N's famous division of translation into three kinds, lexical, literal and
paraphrastic, has proved memorably useful, to me at any rate. But what is all
interpretation, all communication in fact, if not paraphrase? The same thing,
in other words? What are the volumes of, say, Shakespeare "interpretation" if
not a form of paraphrastic translation? Some poetic works, it seems to me,
including those of Pushkin, are obdurately untranslatable. Another case in
point is that of the Swedish poet Bellman, whose 18th century lyrics uniquely
embody the soul of the language, and cannot well be reproduced in English.
There is a mystery at the bottom of this, and its solution is not in sight.
Charles Harrison Wallace
ridicule Fiennes' version of Pushkin classic". Although strictly little to do
with Nabokov's Onegin, it would seem that Fiennes' appreciation of N's
version did not prevent him from missing the odd point in his translation of
the classic to the screen. In spite of an "electrifying performance by
Fiennes himself" the film "was ridiculed for a series of historical howlers".
"At one stage the audience hooted with laughter and burst into mock applause
when a young lady of the early 19th century Russian aristocracy launched into
a song from a notorious Stalin-era propaganda song." There are apparently
several other seriously inept cuts and anachronisms.
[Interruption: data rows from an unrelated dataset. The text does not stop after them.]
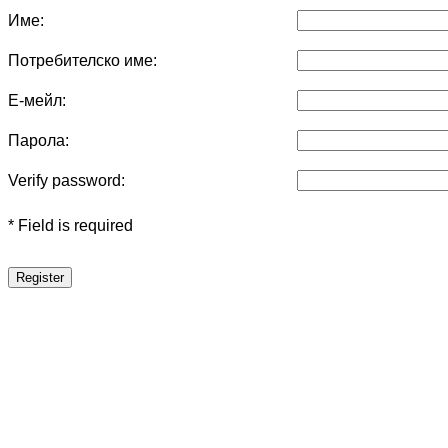
Име:
Потребителско име:
Е-мейл:
Парола:
Verify password:
* Field is required
Register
In a message dated 30/05/99 15:56:53 GMT Daylight Time,
NABOKV-L writes:
<< From: Peter Kartsev <petr@glas.apc.org>
I have belatedly come across the comment ...... about VN's "Onegin". I
cannot hope to change Mr. Wallace's perception of the work, but I'd still
like to register my opinion that it is precisely the poetic English versions
of EO that are the joke, and a finely nuanced
one at that: at times hilarious, at times sad, always instructive for
would-be translators. The comparison of these enthusiastic efforts with
Nabokov's literal text can be a source of many a happy chuckle. .........But
seriously, and obviously, Nabokov's translation gives a non-speaker of
Russian (the one who can't be bothered to master the alphabet) his only
chance to know what Pushkin actually wrote.>>
Two, or perhaps three, points here. I am sure Peter recognizes that I was not
comparing Nabokov's translation of Onegin with the various other verse
English versions of EO, but rather with his own masterly (I assume)
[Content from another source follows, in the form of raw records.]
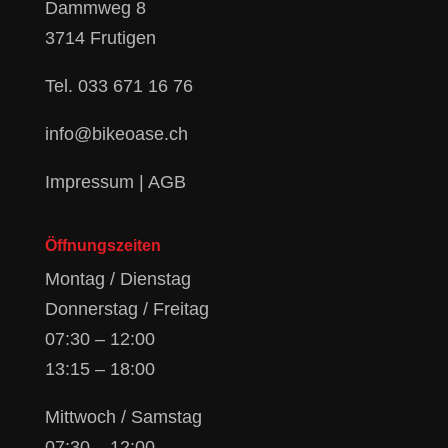
Dammweg 8
3714 Frutigen
Tel.
033 671 16 76
info@bikeoase.ch
Impressum
|
AGB
Öffnungszeiten
Montag / Dienstag
Donnerstag / Freitag
07:30 – 12:00
13:15 – 18:00
Mittwoch / Samstag
07:30 – 12:00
translations of his own works from Russian into English. In juxtaposing Pale
Fire with EO I was only suggesting the paradox that what appears to be comic
can be found to be serious, and what appears to be serious can turn out to be
comic. Secondly, although I have read N's EO with great delight, I am still
sure that what I read did not actually convey to me what Pushkin actually
wrote: the experience cannot have even distantly approached the experience of
reading the original. In fact, my feeling was that the magic had been
murdered in the dissection, though dissection may be a necessary preliminary
to scientific enquiry. Third, I hope it is not being suggested that speaking
or understanding Russian is merely a question of mastering the alphabet?
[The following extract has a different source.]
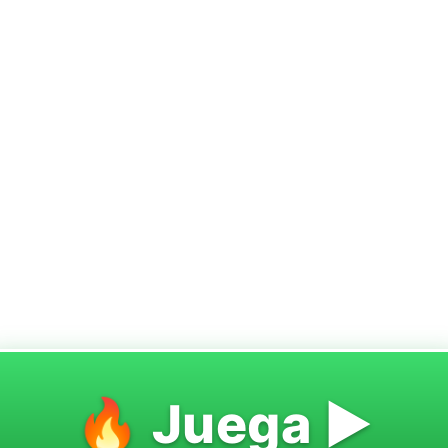
🔥 Juega ▶️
N's famous division of translation into three kinds, lexical, literal and
paraphrastic, has proved memorably useful, to me at any rate. But what is all
interpretation, all communication in fact, if not paraphrase? The same thing,
in other words? What are the volumes of, say, Shakespeare "interpretation" if
not a form of paraphrastic translation? Some poetic works, it seems to me,
including those of Pushkin, are obdurately untranslatable. Another case in
point is that of the Swedish poet Bellman, whose 18th century lyrics uniquely
embody the soul of the language, and cannot well be reproduced in English.
There is a mystery at the bottom of this, and its solution is not in sight.